What the exercise asks: Retype the listing exactly, minus its pictures.

Working data:
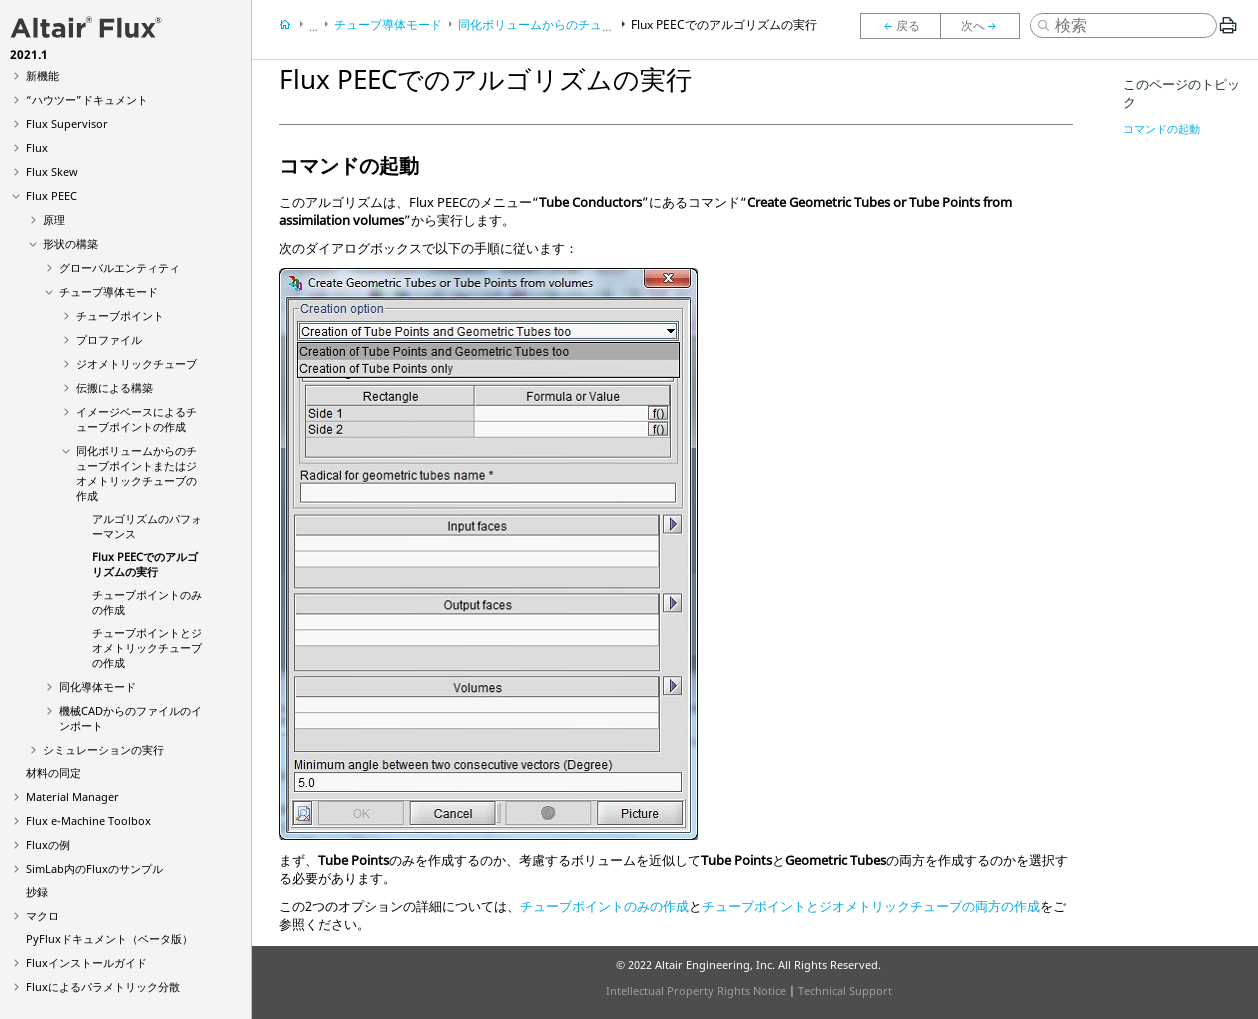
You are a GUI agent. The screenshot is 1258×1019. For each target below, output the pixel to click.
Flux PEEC (51, 195)
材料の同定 (53, 772)
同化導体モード (97, 686)
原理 (54, 219)
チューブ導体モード (108, 291)
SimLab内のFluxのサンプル (94, 868)
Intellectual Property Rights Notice (696, 990)
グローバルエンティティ (119, 267)
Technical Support (845, 990)
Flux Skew (52, 171)
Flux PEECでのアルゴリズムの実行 (145, 564)
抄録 (37, 891)
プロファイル (109, 339)
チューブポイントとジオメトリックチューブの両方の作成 (871, 906)
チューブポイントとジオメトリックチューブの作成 (147, 647)
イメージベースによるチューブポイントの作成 (136, 419)
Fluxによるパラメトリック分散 (103, 986)
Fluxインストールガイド (86, 962)
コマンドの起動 (1161, 128)
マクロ (42, 915)
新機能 (42, 75)
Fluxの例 (48, 844)
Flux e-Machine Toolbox (88, 820)
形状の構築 (70, 243)
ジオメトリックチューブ (136, 363)
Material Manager (72, 796)
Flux (37, 147)
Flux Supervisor (67, 123)
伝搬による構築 (114, 387)
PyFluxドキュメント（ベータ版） (109, 938)
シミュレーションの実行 (103, 749)
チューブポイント (120, 315)
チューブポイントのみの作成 (604, 906)
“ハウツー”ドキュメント (87, 99)
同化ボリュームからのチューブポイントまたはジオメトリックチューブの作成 (136, 473)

Response area:
You are a GUI agent. The screenshot is 1258×1019. For each target below, output the pixel to click.
Flux PEEC (51, 195)
材料の同定 (53, 772)
同化導体モード (97, 686)
原理 (54, 219)
チューブ導体モード (108, 291)
SimLab内のFluxのサンプル (94, 868)
Intellectual Property Rights Notice (696, 990)
グローバルエンティティ (119, 267)
Technical Support (845, 990)
Flux Skew (52, 171)
Flux PEECでのアルゴリズムの実行 (145, 564)
抄録 (37, 891)
プロファイル (109, 339)
チューブポイントとジオメトリックチューブの両方の作成 (871, 906)
チューブポイントとジオメトリックチューブの作成 (147, 647)
イメージベースによるチューブポイントの作成 (136, 419)
Fluxによるパラメトリック分散 (103, 986)
Fluxインストールガイド (86, 962)
コマンドの起動 (1161, 128)
マクロ (42, 915)
新機能 (42, 75)
Fluxの例 (48, 844)
Flux e-Machine Toolbox (88, 820)
形状の構築 (70, 243)
ジオメトリックチューブ (136, 363)
Material Manager (72, 796)
Flux (37, 147)
Flux Supervisor (67, 123)
伝搬による構築 (114, 387)
PyFluxドキュメント（ベータ版） (109, 938)
シミュレーションの実行 (103, 749)
チューブポイント (120, 315)
チューブポイントのみの作成 (604, 906)
“ハウツー”ドキュメント (87, 99)
同化ボリュームからのチューブポイントまたはジオメトリックチューブの作成 (136, 473)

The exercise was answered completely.